PI: Exactly so. I don't think cultures are really going to change fundamentally. You're also talking about fascination with the other, which I think all cultures share. The dialogue in the Japan book is between Westerners who really do go to Japan in search of discipline, because it's what we don't have here, and the Japanese, who are desperate for freedom. Zen would be as attractive to the narrator and his friends, say, as California would be to Sachiko. We all need to compensate for the deficiencies of our culture.

HB: You depict American pop culture as a kind of fractured internationalism. The sensitive and refined Sachiko, for example, finds Rocky profoundly moving; it speaks to her longing for a personal dream.

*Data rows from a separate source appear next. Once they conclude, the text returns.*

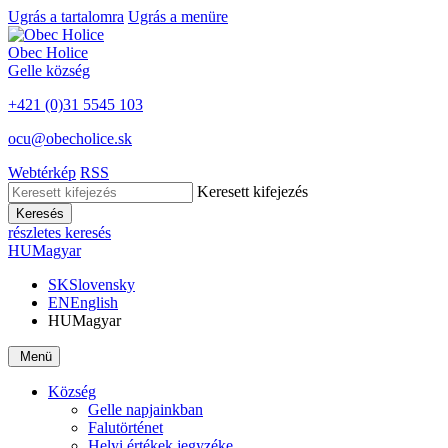
Ugrás a tartalomra
Ugrás a menüre
Obec
Holice
Gelle
község
+421 (0)31 5545 103
ocu@obecholice.sk
Webtérkép
RSS
Keresett kifejezés
Keresés
részletes keresés
HU
Magyar
SK
Slovensky
EN
English
HU
Magyar
Menü
Község
Gelle napjainkban
Falutörténet
Helyi értékek jegyzéke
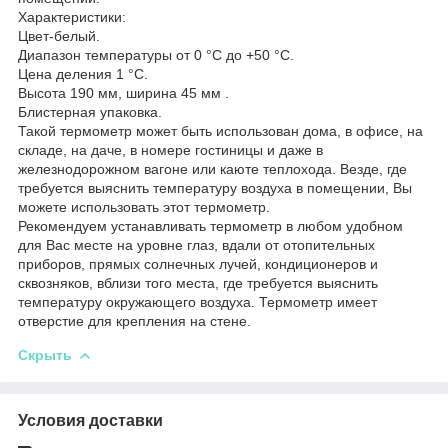
Характеристики:
Цвет-белый.
Диапазон температуры от 0 °C до +50 °C.
Цена деления 1 °C.
Высота 190 мм, ширина 45 мм .
Блистерная упаковка.
Такой термометр может быть использован дома, в офисе, на
складе, на даче, в номере гостиницы и даже в
железнодорожном вагоне или каюте теплохода. Везде, где
требуется выяснить температуру воздуха в помещении, Вы
можете использовать этот термометр.
Рекомендуем устанавливать термометр в любом удобном
для Вас месте на уровне глаз, вдали от отопительных
приборов, прямых солнечных лучей, кондиционеров и
сквозняков, вблизи того места, где требуется выяснить
температуру окружающего воздуха. Термометр имеет
отверстие для крепления на стене.
Скрыть
Условия доставки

PI: When I go to China, what's interesting to me is the Kentucky Fried Chicken outlet as a status symbol where people go to spend a whole week's wages. It never could be mistaken for a Kentucky Fried Chicken outlet in Cambridge, Massachusetts because of all the expectations people bring to it.

HB: And the nationalism just below the surface? Sachiko, for instance, becoming very defensive about Japan?

PI: Indeed, many people say, and I think persuasively, that as borders dissolve, there's more building of walls. A fifteenth century Arab said, "Only tribes can live in a desert." When you're in this area without borders, everyone is actually forming groups. So we've seen more tribalism, more nationalism.

I enjoy foreignness and dislocation, multicultures setting up in hearts as well as countries. But the hazards are obvious, especially in the assumption of understanding. Almost every company has a slogan about bringing the world together. That seems to me very dangerous because when we turn on our CD-ROM, or whatever, and watch The Killing Fields, say, we believe we know Cambodia, which our grandparents never could believe they knew. But it's not true. We don't know any more about Cambodia from watching The Killing Fields than Cambodians know about us from watching Santa Barbara or Dallas. We're still remote to another. The world is one hundred cultures divided by a common language, from MacDonald's to Madonna. It's easy to delude ourselves we share more than we do.

HB: If you are so acutely aware of the limitations, what keeps you on the road, or in the air, as the case may be?

PI: I travel, a little bit at least, because of what I see as a moral obligation. I can give imaginative escape, say, to the people I meet in Cuba. I can take their letters to their friends here. I can bring them news of America. I can actually provide things to which they otherwise don't have access. And I can bring my friends back here some sense of what Cuba's really like.

The only way you can really justify traveling is if you feel you're doing some good to the people you visit. It's so easily undertaken as a diversion, it has to have that component.